Exercise » Where the word "Fabricación" occurs in a line of the listing below, copy that line.
_ _ _ _ _
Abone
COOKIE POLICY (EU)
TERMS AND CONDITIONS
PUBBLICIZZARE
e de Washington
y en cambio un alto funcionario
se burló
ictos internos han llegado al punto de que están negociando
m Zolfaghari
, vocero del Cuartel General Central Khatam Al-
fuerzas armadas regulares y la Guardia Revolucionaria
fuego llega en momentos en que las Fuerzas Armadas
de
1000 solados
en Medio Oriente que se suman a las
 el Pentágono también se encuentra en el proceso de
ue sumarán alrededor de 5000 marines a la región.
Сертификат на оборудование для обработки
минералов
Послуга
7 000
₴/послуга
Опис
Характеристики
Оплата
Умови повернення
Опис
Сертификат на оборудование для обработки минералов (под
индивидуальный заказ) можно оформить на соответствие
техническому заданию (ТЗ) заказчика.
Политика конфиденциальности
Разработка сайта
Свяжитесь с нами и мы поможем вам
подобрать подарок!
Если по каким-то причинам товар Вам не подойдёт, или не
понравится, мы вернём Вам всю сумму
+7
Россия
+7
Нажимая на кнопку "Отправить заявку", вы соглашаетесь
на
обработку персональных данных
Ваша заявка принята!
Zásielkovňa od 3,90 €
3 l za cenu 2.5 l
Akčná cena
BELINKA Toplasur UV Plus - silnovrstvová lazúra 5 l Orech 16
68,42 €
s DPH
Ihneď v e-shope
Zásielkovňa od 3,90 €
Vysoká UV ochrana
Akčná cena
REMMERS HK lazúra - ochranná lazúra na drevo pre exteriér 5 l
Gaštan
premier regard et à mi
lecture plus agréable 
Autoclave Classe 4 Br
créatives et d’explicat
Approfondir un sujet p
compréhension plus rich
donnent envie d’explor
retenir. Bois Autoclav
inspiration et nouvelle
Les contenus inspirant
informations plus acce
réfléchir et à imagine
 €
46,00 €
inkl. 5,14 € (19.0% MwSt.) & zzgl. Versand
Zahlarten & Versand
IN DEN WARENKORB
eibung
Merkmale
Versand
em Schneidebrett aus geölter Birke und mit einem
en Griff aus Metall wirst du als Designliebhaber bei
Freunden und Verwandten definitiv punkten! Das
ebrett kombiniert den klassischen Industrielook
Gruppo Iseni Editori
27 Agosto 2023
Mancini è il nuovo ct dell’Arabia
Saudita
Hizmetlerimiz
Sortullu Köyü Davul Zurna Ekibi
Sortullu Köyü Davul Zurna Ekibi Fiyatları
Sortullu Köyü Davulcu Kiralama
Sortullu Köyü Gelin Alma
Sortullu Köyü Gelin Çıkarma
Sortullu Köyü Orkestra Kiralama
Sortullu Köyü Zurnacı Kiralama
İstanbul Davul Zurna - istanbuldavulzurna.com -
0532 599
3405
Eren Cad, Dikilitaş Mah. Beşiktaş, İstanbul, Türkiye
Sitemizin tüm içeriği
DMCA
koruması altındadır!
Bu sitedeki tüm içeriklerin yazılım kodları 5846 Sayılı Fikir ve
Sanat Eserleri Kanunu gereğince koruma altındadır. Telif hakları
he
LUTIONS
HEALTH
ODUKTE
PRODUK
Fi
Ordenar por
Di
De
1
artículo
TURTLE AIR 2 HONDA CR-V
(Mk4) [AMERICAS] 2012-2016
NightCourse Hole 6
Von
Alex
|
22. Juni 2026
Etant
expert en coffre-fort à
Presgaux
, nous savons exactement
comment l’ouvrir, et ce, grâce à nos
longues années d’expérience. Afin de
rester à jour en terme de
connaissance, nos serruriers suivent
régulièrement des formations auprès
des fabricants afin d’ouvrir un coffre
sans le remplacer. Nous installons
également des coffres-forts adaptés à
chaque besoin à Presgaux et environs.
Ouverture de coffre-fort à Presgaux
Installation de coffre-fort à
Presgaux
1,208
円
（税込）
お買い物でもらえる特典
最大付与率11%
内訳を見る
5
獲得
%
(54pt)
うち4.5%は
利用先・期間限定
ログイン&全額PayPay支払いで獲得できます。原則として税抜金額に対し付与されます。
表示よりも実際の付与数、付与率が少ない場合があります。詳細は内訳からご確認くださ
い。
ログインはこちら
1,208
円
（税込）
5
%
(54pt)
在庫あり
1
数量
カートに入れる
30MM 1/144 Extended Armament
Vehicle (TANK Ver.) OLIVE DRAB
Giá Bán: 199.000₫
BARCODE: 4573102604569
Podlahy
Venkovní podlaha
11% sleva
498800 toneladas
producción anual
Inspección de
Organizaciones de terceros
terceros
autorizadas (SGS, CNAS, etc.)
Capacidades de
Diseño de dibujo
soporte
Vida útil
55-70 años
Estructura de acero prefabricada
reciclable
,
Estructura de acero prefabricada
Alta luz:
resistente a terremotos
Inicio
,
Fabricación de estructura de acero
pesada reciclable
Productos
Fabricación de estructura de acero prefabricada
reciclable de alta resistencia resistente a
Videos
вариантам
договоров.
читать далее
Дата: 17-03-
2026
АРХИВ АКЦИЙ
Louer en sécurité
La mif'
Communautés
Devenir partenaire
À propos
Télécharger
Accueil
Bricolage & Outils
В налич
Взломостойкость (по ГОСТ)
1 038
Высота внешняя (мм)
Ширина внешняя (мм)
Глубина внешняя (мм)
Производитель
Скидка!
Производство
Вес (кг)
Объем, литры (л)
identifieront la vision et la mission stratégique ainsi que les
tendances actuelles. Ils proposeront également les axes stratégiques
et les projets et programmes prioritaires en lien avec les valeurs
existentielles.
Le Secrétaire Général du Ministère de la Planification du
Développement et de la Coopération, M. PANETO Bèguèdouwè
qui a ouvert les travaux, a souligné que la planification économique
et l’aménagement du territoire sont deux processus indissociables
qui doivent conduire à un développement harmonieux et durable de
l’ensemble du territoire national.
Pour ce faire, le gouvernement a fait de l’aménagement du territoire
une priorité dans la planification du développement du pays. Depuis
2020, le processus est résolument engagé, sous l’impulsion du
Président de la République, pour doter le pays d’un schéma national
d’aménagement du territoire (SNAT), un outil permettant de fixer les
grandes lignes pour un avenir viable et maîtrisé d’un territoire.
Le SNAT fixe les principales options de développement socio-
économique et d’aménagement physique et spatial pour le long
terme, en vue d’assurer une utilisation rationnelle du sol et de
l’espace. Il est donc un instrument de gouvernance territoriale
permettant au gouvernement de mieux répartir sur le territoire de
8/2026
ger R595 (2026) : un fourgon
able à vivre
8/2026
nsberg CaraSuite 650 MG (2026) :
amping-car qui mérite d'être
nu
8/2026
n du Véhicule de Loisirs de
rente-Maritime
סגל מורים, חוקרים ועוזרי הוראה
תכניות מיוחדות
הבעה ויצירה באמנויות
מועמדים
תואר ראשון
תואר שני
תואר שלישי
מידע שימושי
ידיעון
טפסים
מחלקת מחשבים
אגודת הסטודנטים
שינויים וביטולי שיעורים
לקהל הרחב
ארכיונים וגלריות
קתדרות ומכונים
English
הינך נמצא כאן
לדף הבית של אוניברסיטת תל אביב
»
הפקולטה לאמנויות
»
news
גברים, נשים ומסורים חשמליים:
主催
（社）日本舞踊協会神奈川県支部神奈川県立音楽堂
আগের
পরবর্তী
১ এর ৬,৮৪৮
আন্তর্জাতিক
_ _ _ _ _
Expected answer »
Fabricación de estructura de acero
Fabricación de estructura de acero prefabricada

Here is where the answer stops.